→ Task
Print the entries below word for word; the pictures stay out of your copy.

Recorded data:
####

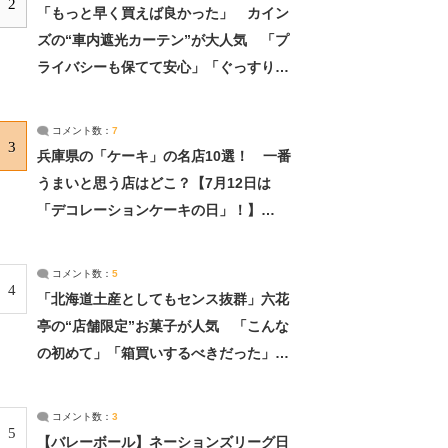
2
「もっと早く買えば良かった」 カイン
ズの“車内遮光カーテン”が大人気 「プ
ライバシーも保てて安心」「ぐっすり眠
れました」（2/2） | ライフ ねとらぼリ
サーチ：2ページ目
コメント数：
7
3
兵庫県の「ケーキ」の名店10選！ 一番
うまいと思う店はどこ？【7月12日は
「デコレーションケーキの日」！】
（2/4） | 兵庫県 ねとらぼリサーチ：2ペ
ージ目
コメント数：
5
4
「北海道土産としてもセンス抜群」六花
亭の“店舗限定”お菓子が人気 「こんな
の初めて」「箱買いするべきだった」
（1/2） | 北海道 ねとらぼリサーチ
コメント数：
3
5
【バレーボール】ネーションズリーグ日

####

→ Task solution
2
「もっと早く買えば良かった」 カイン
ズの“車内遮光カーテン”が大人気 「プ
ライバシーも保てて安心」「ぐっすり眠
れました」（2/2） | ライフ ねとらぼリ
サーチ：2ページ目
コメント数：
7
3
兵庫県の「ケーキ」の名店10選！ 一番
うまいと思う店はどこ？【7月12日は
「デコレーションケーキの日」！】
（2/4） | 兵庫県 ねとらぼリサーチ：2ペ
ージ目
コメント数：
5
4
「北海道土産としてもセンス抜群」六花
亭の“店舗限定”お菓子が人気 「こんな
の初めて」「箱買いするべきだった」
（1/2） | 北海道 ねとらぼリサーチ
コメント数：
3
5
【バレーボール】ネーションズリーグ日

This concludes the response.